As the title of their latest release suggests, The Reach Around Rodeo Clowns play rockabilly. The genre tends to have its limits, often an unfortunate trap for groups trying to stand out from the crowd. Some have managed to rise above the rest through blending with other genres (Tiger Army, Wanda Jackson's recent releases), but most rockabilly groups suffer from the trappings of their genre.
These guys aren't trying to draw new fans into the culture; they play straight forward modern rockabilly with occasional flourishes. They kick off and set the tone with the surf beat of "King of the Slot Car Track." This is music for guys with greased back pompadours and ladies with long legs and Bettie Page bangs. The lyrics are exactly what would be expected after reading the title of the album. Cars, girls, bowling alleys.
They affect a Stray Cats swagger on "Long Gone Daddy," almost to the point where they owe Brian Setzer royalties. Vocalist Wendell Jones has a deep voice, and he puts on his best Elvis impression on "Bowling Alley Baby." The bass lines are almost interchangeable with any other rockabilly band out there today.

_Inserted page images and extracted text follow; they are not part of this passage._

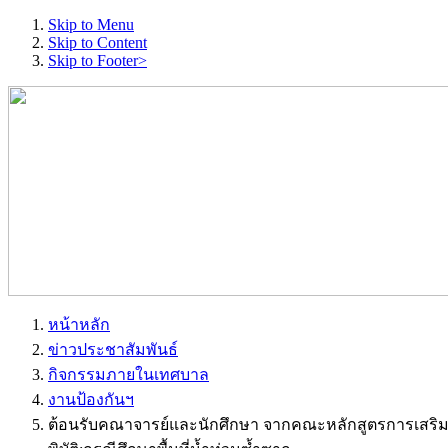
Skip to Menu
Skip to Content
Skip to Footer>
หน้าหลัก
ข่าวประชาสัมพันธ์
กิจกรรมภายในเทศบาล
งานป้องกันฯ
ต้อนรับคณาจารย์และนักศึกษา จากคณะหลักสูตรการเสริมสร้า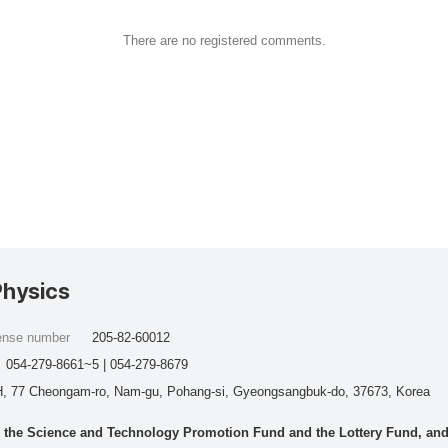
There are no registered comments.
Physics
cense number
205-82-60012
054-279-8661~5 | 054-279-8679
, 77 Cheongam-ro, Nam-gu, Pohang-si, Gyeongsangbuk-do, 37673, Korea
he Science and Technology Promotion Fund and the Lottery Fund, and wo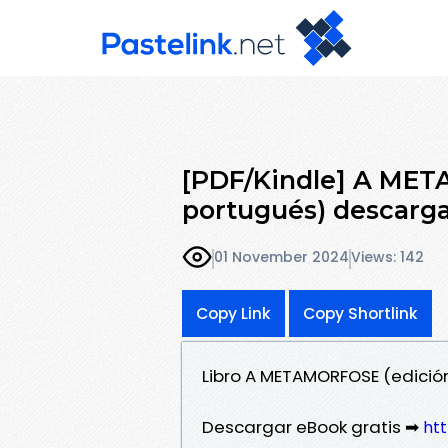
[PDF/Kindle] A MET
portugués) descarga
01 November 2024
Views: 142
Copy Link
Copy Shortlink
Libro A METAMORFOSE (edició
Descargar eBook gratis ➡
htt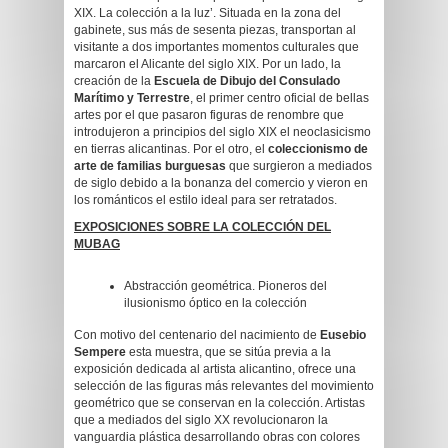
XIX. La colección a la luz’. Situada en la zona del
gabinete, sus más de sesenta piezas, transportan al
visitante a dos importantes momentos culturales que
marcaron el Alicante del siglo XIX. Por un lado, la
creación de la
Escuela de Dibujo del Consulado
Marítimo y Terrestre
, el primer centro oficial de bellas
artes por el que pasaron figuras de renombre que
introdujeron a principios del siglo XIX el neoclasicismo
en tierras alicantinas. Por el otro, el
coleccionismo de
arte de familias burguesas
que surgieron a mediados
de siglo debido a la bonanza del comercio y vieron en
los románticos el estilo ideal para ser retratados.
EXPOSICIONES SOBRE LA COLECCIÓN DEL
MUBAG
Abstracción geométrica. Pioneros del
ilusionismo óptico en la colección
Con motivo del centenario del nacimiento de
Eusebio
Sempere
esta muestra, que se sitúa previa a la
exposición dedicada al artista alicantino, ofrece una
selección de las figuras más relevantes del movimiento
geométrico que se conservan en la colección. Artistas
que a mediados del siglo XX revolucionaron la
vanguardia plástica desarrollando obras con colores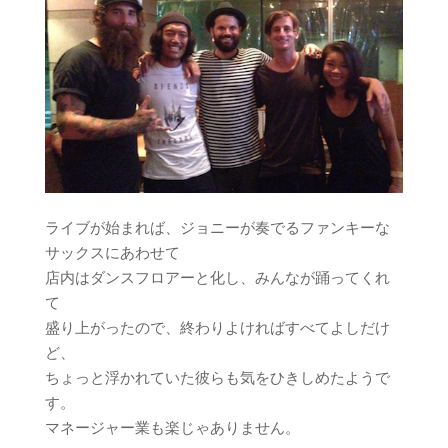
ライブが始まれば、ジョニーが奏でるファンキーな
サックスにあわせて
店内はダンスフロアーと化し、みんなが踊ってくれ
て
盛り上がったので、終わりよければすべてよしだけ
ど、
ちょっと浮かれていた彼らも気をひきしめたようで
す。
マネージャー業も楽じゃありません。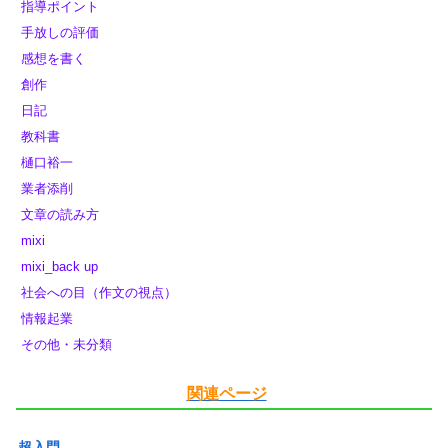
指導ポイント
手放しの評価
感想を書く
創作
日記
教科書
樋口裕一
業者添削
文章の読み方
mixi
mixi_back up
社会への目（作文の視点）
情報起業
その他・未分類
関連ページ
超入門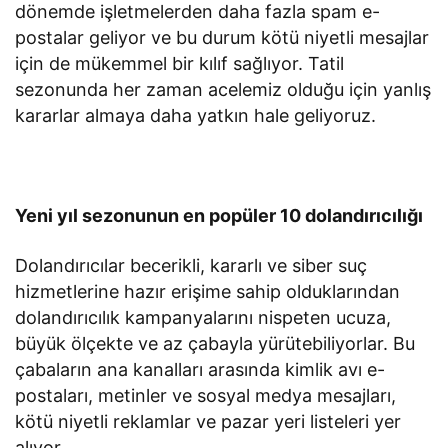
dönemde işletmelerden daha fazla spam e-
postalar geliyor ve bu durum kötü niyetli mesajlar
için de mükemmel bir kılıf sağlıyor. Tatil
sezonunda her zaman acelemiz olduğu için yanlış
kararlar almaya daha yatkın hale geliyoruz.
Yeni yıl sezonunun en popüler 10 dolandırıcılığı
Dolandırıcılar becerikli, kararlı ve siber suç
hizmetlerine hazır erişime sahip olduklarından
dolandırıcılık kampanyalarını nispeten ucuza,
büyük ölçekte ve az çabayla yürütebiliyorlar. Bu
çabaların ana kanalları arasında kimlik avı e-
postaları, metinler ve sosyal medya mesajları,
kötü niyetli reklamlar ve pazar yeri listeleri yer
alıyor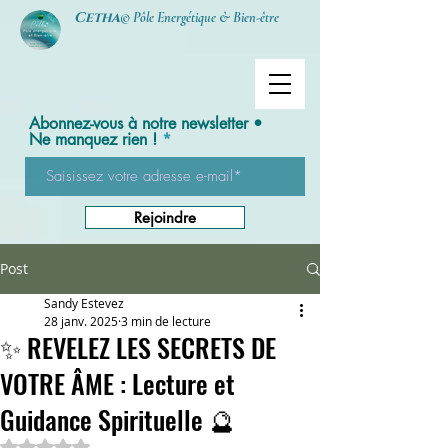
Cetha
© Pôle Energétique & Bien-être
Abonnez-vous à notre newsletter •
Ne manquez rien !
Rejoindre
Post
Sandy Estevez
28 janv. 2025
3 min de lecture
✨ REVELEZ LES SECRETS DE
VOTRE ÂME : Lecture et
Guidance Spirituelle 🔮
Noté NaN étoiles sur 5.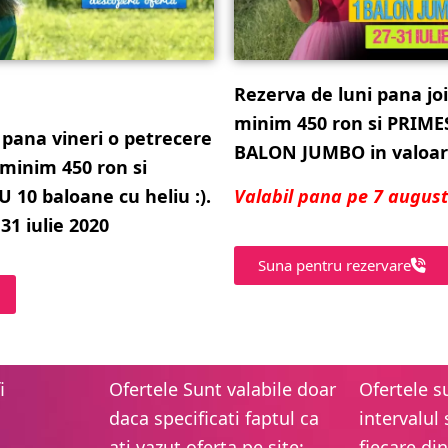
Rezerva de luni pana jo
minim 450 ron si PRIME
 pana vineri o petrecere
BALON JUMBO in valoare
 minim 450 ron si
10 baloane cu heliu :).
Valabil pana pe 7 augus
31 iulie 2020
Suna pentru rezervare
i
Ofertele Sunt valabile doar
Ofertele s
daca specificati faptul ca
intervalul 
ati vazut oferta pe site:
fiecare din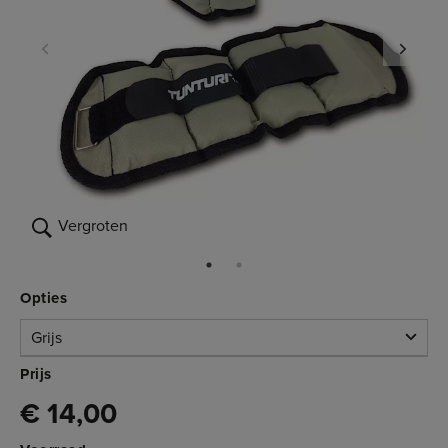
Vergroten
Opties
Grijs
Grijs
Prijs
€ 14,00
Op voorraad
3.001.031
€ 14,00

There is a brief moment of excitement on "Wild, Crazy & Out of Control," when they lean a little toward psychobilly, but Jones' vocal limitations drag down the track. The rough edge of the music and the eerie gang vocals hint at potential, but the song never quite reaches that point. They add in some humorous Spanish influences on "I Used to be the One." At moments, this song brings to mind Junior Brown, both because of Jones' baritone and the goofiness of the song. The album closes off with the strange "It's Rock & Roll," which is the only time the group takes a chance. Unfortunately, it falls flat and after the first listen is ripe for the skip button.
At their best, the Reach Around Rodeo Clowns bring to mind The Sadies great "Rat Fink" project. The musicianship is great, even if it is a little too predictable. The Clowns play great rockabilly music and nod to a wealth of artists who came before, from various eras of the genre. But like the instrumental Sadies' album, "Rockabilly Deluxe" would be a great album without Jones' uninspired vocals distracting listeners. Rockabilly fans may enjoy this release, although there are definitely more worthy releases they should track down first. Those who can't stand the genre will find nothing here to sway their opinion.